The committee also discussed reports of allergic reactions among two vaccine recipients in the United Kingdom with a history of allergic reactions. FDA officials said Thursday people who are allergic to any of the ingredients should not be vaccinated and they will continue to monitor any reactions.

Vaccine safety will continue to be assessed by Pfizer. In addition, numerous government bodies will be collecting data through traditional surveillance systems, and  a new smartphone-based system will be surveying recipients for a year after vaccination.

Next steps

FDA leaders are expected to issue their own recommendation on the EUA in the coming days. The Centers for Disease Control and Prevention’s (CDC’s) Advisory Committee on Immunization Practices (ACIP) also will be discussing the vaccine and issuing additional recommendations when it meets Dec. 11 and 13. It already has recommended that health care workers and residents of long-term care facilities are vaccinated first.

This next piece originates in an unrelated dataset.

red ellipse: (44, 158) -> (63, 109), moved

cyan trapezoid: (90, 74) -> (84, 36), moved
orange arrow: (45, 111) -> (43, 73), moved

VRBPAC will meet again Dec. 17 to review an EUA request from Moderna. Once a vaccine receives final approval, it will be distributed to states, each of which has created its own playbook for implementing a vaccination program.

Health and Human Services Secretary Alex M. Azar II, J.D., said Wednesday he expects about 20 million people could be vaccinated by the end of the year, which could grow to 100 million by the end of the first quarter of 2021. By the end of the second quarter, he expects enough vaccine will be available for anyone who wants it.